Au moins il fait beau, et même assez chaud. C'est important de savoir que si on tombe à l'eau on devrait survivre.

J'ai pris mes affaires et j'ai volé tout ce que je pouvais pour Cadell. On recommencera une nouvelle vie à partir de rien, donc désolé les gars, mais je fais au mieux pour que notre nouveau départ ressemble à quelque chose. Même si je compte surtout sur ce qu'il reste dans ma mallette, en drogues et ingrédients de base, pour vivre dans un premier temps. Et je sais que je vais les brader. De la poudre de paradis de cette qualité, ça devrait suffire à acheter les trois quarts de ces îles - et bien sûr personne ne me la paiera un prix honnête.

Les marins seraient mal placés pour se plaindre des drogues que j'ai utilisées sur eux. J'ai soigneusement ajusté les dosages et j'ai vérifié qu'ils étaient tous envolés pour leur paradis personnel, ou qu'ils dorment. Le navire commence d'ailleurs à dériver.
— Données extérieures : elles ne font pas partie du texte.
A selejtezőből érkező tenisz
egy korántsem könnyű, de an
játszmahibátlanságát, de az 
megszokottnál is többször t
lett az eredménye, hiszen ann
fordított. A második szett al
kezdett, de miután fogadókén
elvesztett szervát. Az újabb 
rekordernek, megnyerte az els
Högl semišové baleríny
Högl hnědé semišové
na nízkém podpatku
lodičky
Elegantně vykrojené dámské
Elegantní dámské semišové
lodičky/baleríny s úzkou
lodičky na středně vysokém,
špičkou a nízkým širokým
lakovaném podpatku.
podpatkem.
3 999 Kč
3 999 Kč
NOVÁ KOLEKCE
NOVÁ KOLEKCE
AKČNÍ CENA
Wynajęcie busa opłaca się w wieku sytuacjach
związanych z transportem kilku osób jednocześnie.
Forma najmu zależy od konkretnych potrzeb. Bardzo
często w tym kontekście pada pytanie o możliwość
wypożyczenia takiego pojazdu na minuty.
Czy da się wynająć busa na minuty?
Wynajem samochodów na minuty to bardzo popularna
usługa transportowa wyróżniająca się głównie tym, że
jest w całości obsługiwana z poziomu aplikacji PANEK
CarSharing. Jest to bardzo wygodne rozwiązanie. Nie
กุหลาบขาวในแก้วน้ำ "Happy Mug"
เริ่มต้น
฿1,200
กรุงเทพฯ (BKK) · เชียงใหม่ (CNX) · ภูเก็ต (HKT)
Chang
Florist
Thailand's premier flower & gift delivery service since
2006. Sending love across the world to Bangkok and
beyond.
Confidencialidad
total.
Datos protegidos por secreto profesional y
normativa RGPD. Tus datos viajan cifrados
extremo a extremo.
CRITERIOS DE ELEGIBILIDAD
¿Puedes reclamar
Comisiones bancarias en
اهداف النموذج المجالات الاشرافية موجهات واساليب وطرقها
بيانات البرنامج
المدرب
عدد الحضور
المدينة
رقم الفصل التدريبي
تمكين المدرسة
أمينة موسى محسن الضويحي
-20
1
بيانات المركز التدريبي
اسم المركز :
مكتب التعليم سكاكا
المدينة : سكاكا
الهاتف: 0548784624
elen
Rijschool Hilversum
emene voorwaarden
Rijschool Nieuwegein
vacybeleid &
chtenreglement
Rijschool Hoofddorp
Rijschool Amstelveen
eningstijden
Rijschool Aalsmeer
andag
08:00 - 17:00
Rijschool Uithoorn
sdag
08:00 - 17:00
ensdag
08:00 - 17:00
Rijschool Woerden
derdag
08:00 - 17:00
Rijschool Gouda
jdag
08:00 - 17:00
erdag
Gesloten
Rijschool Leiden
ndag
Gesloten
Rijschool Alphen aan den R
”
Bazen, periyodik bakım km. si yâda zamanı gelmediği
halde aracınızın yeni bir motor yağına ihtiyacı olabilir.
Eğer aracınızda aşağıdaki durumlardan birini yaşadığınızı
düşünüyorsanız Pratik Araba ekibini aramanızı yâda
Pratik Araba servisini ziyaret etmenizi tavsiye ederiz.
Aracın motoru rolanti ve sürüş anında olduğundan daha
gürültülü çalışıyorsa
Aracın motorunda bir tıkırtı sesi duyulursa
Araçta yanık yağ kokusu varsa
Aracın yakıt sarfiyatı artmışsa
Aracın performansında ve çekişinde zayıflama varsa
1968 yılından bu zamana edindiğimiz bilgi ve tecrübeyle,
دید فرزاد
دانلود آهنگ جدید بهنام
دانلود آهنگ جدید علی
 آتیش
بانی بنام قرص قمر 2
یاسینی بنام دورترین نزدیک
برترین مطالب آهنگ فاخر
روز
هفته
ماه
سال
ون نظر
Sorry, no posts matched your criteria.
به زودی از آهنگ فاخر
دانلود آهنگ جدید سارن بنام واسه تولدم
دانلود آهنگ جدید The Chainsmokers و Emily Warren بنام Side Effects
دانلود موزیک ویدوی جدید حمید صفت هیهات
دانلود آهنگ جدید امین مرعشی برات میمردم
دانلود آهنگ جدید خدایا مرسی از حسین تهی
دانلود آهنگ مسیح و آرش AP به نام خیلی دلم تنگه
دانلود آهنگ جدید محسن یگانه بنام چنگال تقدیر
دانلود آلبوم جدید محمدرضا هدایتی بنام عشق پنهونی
Peu importe. On est en pleine mer, on ne risque pas de heurter quelque chose dans les environs.

Je détache Cadell, qui me fait une remarque amusée sur tout ce que j'emporte avant d'attraper la moitié des paquets. Je ne réplique pas. Là, maintenant, je n'ai pas le cœur à la blague, alors que je guette le moindre bruit de pas. En théorie, il n'y a personne sur ce bateau que je n'ai pas drogué. En pratique, chaque grincement me fait sursauter - et on est en mer, ça grince sans arrêt et de tous les côtés.

Enfin, Cad n'a aucun mal à charger la chaloupe et à la mettre à l'eau. Il s'empare ensuite du moniteur et lance le moteur, pendant que je pousse pour nous éloigner de l'énorme masse du cargo, abandonné à lui-même. Je me répète que ce n'est pas mon problème. Ils n'arriveront pas à nous poursuivre, c'est tout ce qui compte.


Ça fait plusieurs heures qu'on a quitté le bateau, et la voûte étoilée a beau être superbe, je passe plus de temps à me retourner nerveusement dans tous les sens qu'à admirer le ciel. Aucune trace de terre ni de civilisation à l'horizon. Seul le moniteur nous assure que oui, sans aucun doute, on se rapproche de notre but.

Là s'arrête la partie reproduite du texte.